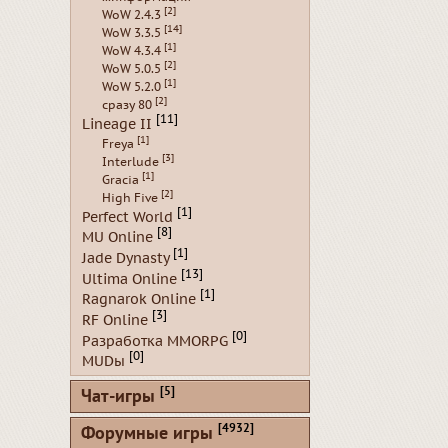
[2]
WoW 2.4.3
[14]
WoW 3.3.5
[1]
WoW 4.3.4
[2]
WoW 5.0.5
[1]
WoW 5.2.0
[2]
сразу 80
[11]
Lineage II
[1]
Freya
[3]
Interlude
[1]
Gracia
[2]
High Five
[1]
Perfect World
[8]
MU Online
[1]
Jade Dynasty
[13]
Ultima Online
[1]
Ragnarok Online
[3]
RF Online
[0]
Разработка MMORPG
[0]
MUDы
[5]
Чат-игры
[4932]
Форумные игры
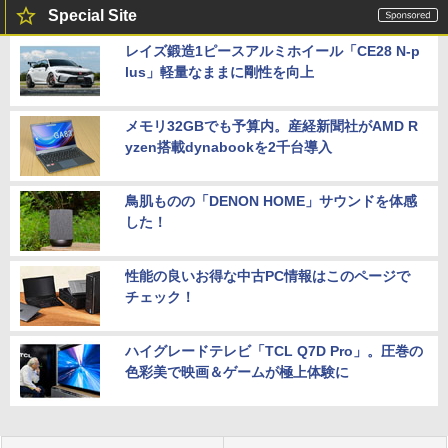
Special Site
レイズ鍛造1ピースアルミホイール「CE28 N-p
lus」軽量なままに剛性を向上
メモリ32GBでも予算内。産経新聞社がAMD R
yzen搭載dynabookを2千台導入
鳥肌ものの「DENON HOME」サウンドを体感
した！
性能の良いお得な中古PC情報はこのページで
チェック！
ハイグレードテレビ「TCL Q7D Pro」。圧巻の
色彩美で映画＆ゲームが極上体験に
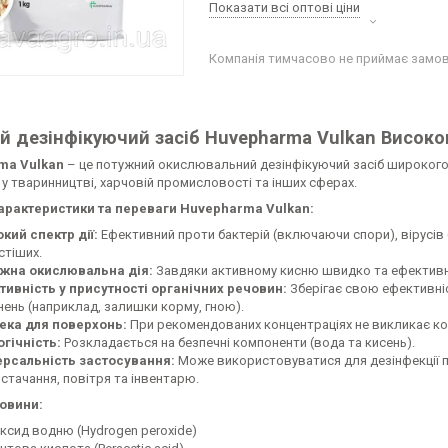
Показати всі оптові ціни
Компанія тимчасово не приймає замо
й дезінфікуючий засіб Huvepharma Vulkan Високо
ma Vulkan
– це потужний окислювальний дезінфікуючий засіб широкого 
 у тваринництві, харчовій промисловості та інших сферах.
арактеристики та переваги Huvepharma Vulkan:
кий спектр дії:
Ефективний проти бактерій (включаючи спори), вірусів 
стіших.
жна окислювальна дія:
Завдяки активному кисню швидко та ефективно
тивність у присутності органічних речовин:
Зберігає свою ефективніст
нень (наприклад, залишки корму, гною).
ека для поверхонь:
При рекомендованих концентраціях не викликає кор
огічність:
Розкладається на безпечні компоненти (вода та кисень).
ерсальність застосування:
Може використовуватися для дезінфекції п
стачання, повітря та інвентарю.
овини:
ксид водню (Hydrogen peroxide)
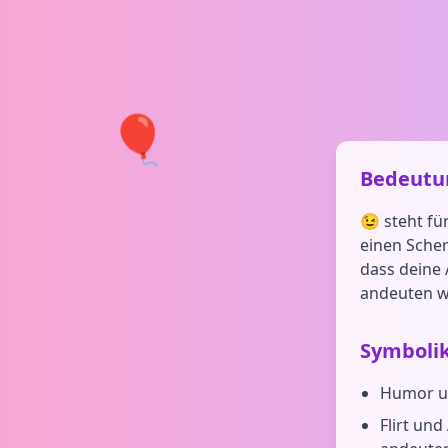
🎈
Bedeutun
😉 steht fü
einen Scher
dass deine 
andeuten wi
Symboli
Humor und
Flirt un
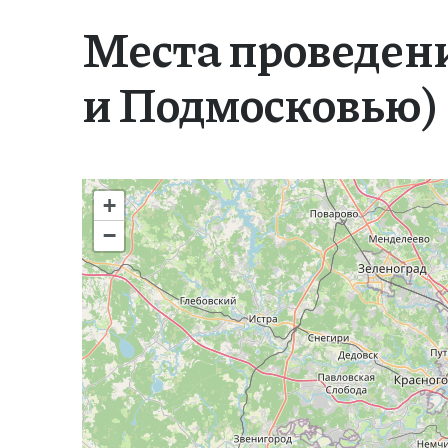
Места проведени
и Подмосковью)
+
−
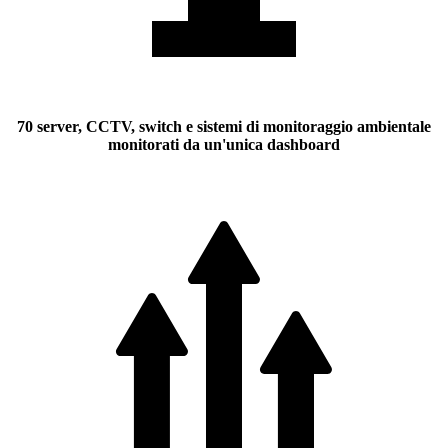
70 server, CCTV, switch e sistemi di monitoraggio ambientale
monitorati da un'unica dashboard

+++++

From the line that contains "70 server, CCTV, switch" through the final line of the material, copy every line exactly, including both ends.

== Answer space ==
70 server, CCTV, switch e sistemi di monitoraggio ambientale
monitorati da un'unica dashboard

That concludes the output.